The thing is, you can be economical. You don't need a GPT-4 quality model for everything. Some things are just low value where a 3.5 model would do just fine.
I never use the $20 plan but I access everything via API and i spend a couple of dollars per month.
Although lately I have a home server that can do llama 3.1 8b uncensored and that actually works amazingly well.
Yeah it's good, right?? Amazingly good. The first-gen small models were a bit iffy but Llama 3.1 is so good <3
The only thing I see is that it hallucinates a lot when you ask it for knowledge. Which makes sense because 8B is just not a lot to keep detailed information around. But the ability to recite training knowledge is really a misuse of LLMs and only a peculiar side-effect. I combine it with google searches (though OpenWebUI and SearXNG) and it works amazingly well then.
Yeah, and realistically once we can get hardware powerful but cheap/energy efficient enough to run llm + TTS + ASR without any noticeable delay during a conversation then who needs cloud services for most stuff. The really big models will still be useful, but really only for specific things.

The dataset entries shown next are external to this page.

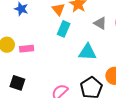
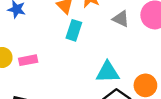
cyan triangle: (88, 52) -> (108, 72), moved

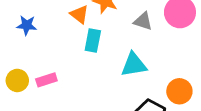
cyan triangle: (108, 72) -> (134, 65), moved

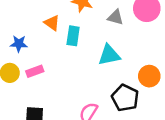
orange triangle: (79, 14) -> (52, 23), moved
blue star: (27, 25) -> (19, 44), moved

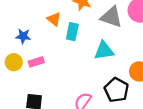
gray triangle: (115, 17) -> (111, 17), size x1.5

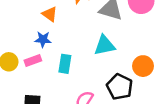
cyan rectangle: (72, 32) -> (65, 64), moved
blue star: (23, 36) -> (43, 39), moved

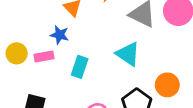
cyan triangle: (105, 45) -> (128, 54), turned 35

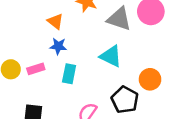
blue star: (60, 35) -> (58, 46), moved

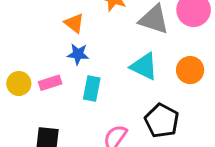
orange circle: (150, 79) -> (190, 70), moved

An old Ryzen CPU (2600 IIRC) and Radeon Pro VII 16GB. Got it new at a really good price.
It works ok but with a large context it can still run out of memory and also gets a lot slower. With small context it's super snappy and surprisingly good. What it is bad at are facts/knowledge but this is not something a LLM is meant to do anyway. OpenWebUI has really good search engine integration which makes it work like perplexity does. That's a better option for knowledge usecases.